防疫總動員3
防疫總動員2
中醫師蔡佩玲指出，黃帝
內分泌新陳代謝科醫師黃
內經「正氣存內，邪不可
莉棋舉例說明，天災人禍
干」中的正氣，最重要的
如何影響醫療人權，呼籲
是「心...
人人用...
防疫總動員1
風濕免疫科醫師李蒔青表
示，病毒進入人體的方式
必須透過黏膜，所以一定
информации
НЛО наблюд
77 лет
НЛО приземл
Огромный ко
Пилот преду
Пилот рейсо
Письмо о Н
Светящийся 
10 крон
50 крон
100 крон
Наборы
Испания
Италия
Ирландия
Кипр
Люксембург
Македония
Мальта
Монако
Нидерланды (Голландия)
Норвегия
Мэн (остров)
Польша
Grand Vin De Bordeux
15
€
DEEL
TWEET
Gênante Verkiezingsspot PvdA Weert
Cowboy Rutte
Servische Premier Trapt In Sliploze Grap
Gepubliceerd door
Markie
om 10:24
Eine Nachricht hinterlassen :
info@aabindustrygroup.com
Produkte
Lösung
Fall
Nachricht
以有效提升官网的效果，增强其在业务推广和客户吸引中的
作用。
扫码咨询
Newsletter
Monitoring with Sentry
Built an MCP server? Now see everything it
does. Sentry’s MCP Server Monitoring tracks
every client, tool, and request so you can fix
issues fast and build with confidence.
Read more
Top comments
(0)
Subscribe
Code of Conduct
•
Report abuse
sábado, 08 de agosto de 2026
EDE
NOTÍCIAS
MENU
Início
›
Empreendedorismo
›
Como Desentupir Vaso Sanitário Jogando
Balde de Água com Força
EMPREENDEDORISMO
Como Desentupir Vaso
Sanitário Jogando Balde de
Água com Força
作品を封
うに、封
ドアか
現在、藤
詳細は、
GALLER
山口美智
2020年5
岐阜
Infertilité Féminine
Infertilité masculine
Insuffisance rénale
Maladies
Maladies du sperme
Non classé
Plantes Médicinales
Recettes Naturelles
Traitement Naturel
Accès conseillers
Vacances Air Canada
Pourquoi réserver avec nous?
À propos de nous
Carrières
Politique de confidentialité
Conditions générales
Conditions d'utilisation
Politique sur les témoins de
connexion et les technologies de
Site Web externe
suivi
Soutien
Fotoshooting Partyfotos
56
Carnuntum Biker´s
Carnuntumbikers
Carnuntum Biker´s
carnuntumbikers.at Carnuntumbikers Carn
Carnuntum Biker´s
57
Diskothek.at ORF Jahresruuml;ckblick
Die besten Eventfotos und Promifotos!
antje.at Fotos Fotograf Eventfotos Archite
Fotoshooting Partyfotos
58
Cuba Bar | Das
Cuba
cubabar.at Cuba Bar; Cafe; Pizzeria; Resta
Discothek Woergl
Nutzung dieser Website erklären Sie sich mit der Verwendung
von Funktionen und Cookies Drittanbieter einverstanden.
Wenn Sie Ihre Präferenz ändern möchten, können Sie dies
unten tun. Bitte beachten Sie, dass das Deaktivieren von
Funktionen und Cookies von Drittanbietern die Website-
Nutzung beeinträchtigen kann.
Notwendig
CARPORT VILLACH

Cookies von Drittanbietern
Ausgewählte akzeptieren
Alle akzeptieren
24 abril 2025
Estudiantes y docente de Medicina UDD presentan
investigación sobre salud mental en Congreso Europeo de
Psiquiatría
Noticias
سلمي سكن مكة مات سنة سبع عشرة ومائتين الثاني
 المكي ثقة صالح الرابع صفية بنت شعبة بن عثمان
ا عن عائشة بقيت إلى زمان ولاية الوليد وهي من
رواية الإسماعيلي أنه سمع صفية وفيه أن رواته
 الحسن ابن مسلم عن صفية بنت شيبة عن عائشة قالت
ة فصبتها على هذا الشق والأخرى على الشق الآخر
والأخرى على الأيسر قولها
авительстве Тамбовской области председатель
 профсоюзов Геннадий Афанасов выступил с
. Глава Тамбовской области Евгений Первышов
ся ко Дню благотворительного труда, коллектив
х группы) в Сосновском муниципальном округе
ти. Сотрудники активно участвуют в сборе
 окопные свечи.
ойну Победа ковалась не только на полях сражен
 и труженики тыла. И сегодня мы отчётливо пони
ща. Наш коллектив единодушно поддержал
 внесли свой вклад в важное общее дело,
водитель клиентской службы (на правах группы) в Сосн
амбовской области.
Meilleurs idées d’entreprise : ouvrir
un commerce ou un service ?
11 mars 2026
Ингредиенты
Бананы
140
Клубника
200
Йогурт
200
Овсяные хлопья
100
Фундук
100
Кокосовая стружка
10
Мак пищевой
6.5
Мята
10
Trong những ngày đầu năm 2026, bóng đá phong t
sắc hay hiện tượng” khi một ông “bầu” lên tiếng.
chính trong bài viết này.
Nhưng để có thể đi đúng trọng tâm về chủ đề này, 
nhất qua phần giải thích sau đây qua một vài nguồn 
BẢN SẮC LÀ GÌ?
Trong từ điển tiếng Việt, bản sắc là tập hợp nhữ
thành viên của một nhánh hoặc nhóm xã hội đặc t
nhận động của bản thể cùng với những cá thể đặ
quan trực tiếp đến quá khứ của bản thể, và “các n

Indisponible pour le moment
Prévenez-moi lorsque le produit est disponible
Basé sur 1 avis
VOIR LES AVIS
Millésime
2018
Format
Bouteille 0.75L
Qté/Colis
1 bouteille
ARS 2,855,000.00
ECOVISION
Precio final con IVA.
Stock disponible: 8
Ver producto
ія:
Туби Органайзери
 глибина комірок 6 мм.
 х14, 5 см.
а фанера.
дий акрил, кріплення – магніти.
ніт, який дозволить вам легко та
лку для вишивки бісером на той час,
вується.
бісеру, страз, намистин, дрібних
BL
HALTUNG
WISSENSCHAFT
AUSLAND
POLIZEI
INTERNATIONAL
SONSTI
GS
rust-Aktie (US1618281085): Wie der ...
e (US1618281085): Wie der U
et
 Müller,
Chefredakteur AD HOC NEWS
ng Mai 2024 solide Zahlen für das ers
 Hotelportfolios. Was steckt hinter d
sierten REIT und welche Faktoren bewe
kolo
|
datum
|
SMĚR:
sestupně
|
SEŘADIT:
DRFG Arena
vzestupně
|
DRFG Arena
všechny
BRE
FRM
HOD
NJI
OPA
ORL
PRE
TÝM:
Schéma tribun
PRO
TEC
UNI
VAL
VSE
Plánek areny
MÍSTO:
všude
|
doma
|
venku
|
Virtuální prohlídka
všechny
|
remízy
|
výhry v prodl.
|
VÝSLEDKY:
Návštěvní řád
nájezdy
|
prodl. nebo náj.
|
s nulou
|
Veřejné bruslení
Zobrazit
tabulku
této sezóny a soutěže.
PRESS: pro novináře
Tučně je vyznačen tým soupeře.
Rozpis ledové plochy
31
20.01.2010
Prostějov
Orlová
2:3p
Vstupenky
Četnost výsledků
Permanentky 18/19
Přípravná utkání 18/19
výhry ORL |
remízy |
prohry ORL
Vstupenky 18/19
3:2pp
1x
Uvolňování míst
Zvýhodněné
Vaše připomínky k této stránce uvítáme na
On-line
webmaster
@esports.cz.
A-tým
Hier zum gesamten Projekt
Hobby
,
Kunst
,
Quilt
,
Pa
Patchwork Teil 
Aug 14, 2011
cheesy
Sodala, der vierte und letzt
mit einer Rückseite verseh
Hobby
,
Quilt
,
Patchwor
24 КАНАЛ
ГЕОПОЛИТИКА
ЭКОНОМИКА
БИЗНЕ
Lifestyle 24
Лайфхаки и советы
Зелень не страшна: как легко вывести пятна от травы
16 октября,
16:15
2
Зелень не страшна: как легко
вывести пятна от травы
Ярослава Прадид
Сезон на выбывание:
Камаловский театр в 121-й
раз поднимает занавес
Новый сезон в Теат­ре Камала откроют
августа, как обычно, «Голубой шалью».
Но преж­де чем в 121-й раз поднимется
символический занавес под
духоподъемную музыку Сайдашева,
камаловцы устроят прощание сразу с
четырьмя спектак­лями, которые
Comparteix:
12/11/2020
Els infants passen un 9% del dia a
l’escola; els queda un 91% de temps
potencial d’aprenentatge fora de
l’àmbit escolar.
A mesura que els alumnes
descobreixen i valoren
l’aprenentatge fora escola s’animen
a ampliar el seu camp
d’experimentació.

**WHAT THE TASK REQUIRES:**
A single number is the whole answer: the tally of lines in the entries that hold "Balde".

**ANSWER SECTION:**
2